5 Early Thoughts on my Research Project

This topic fits well, like a comfortable new coat. It’s warm and fuzzy and just right. BUT being me I know I have to analyze why, so here are some musings.

1. I am a Libra. I do not check my horoscope daily and have never had a star chart done, but over the years Libra definitions have been close to describing me to a T. I crave balance and seek justice in everything which often causes trouble for me, because things are not always balanced and just. My friend ETL brought it to my attention that as a Libra I would be drawn to drag queens because, in her words, “Drag queens…have the whole anima/animus deal down”. In my thoughts they’re playing both sides of the field beautifully.

2. It looks fun! I may uncover some dark sides, but at least on the surface drag looks like a party every night. Yes, it’s a job and needs to be taken seriously as a form of self-expression. And YES it feels like it will be a celebration. Whether that celebration is a declaration of flying one’s freak flag to say I AM HERE or an escape from the hopelessness of wondering if it will ever get better or both I want to embrace that celebration.

3. Dress up. As a teenager and new adult I was involved in theater and loved the hair, make up, and costume preparation that went into being on stage. Halloween was my favorite holiday. Drag looks like it is dress up on uppers! Eyeliner, spandex, and wigs…oh my YES! WIGS! I can hardly wait to transform, pick a drag name, and strut my stuff. I want to play dress up with the big girls!

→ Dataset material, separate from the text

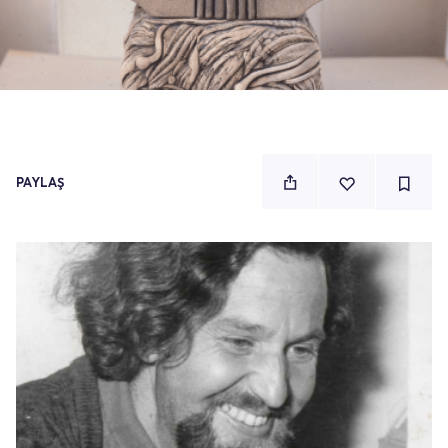
PAYLAŞ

4. About that freak flag I was 14 when I had a heart transplant, 23 when I lost my sister to the same genetic disease I have, and 25 when I started having trouble walking only to end up needing a wheelchair. My freak flag is wide and billowing. I have for decades been other than whatever “normal” is. I feel this might be one of the best sororities for me to explore.

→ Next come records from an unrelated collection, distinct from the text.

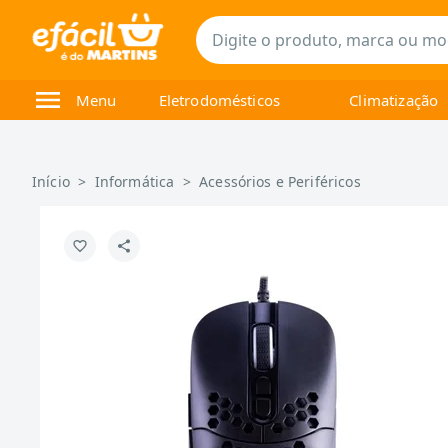
Menu
Eletrodomésticos
Climatização
Início
>
Informática
>
Acessórios e Periféricos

5. Why not? I spent a good part of my early life doubting myself. So much never occurred to me to try until women and men ahead of me suggested I might try it, e.g.: write my memoir, use a surrogate to have our baby, start a multi-media project based on my chest scar. Asking why makes me tired. Asking why not only ever conjures up one response, no reason.

I am looking forward to this journey. I can not go into this with no preconceived notions, because I am human. That being said my mind is wide open and I hope you’ll join me on the journey through it.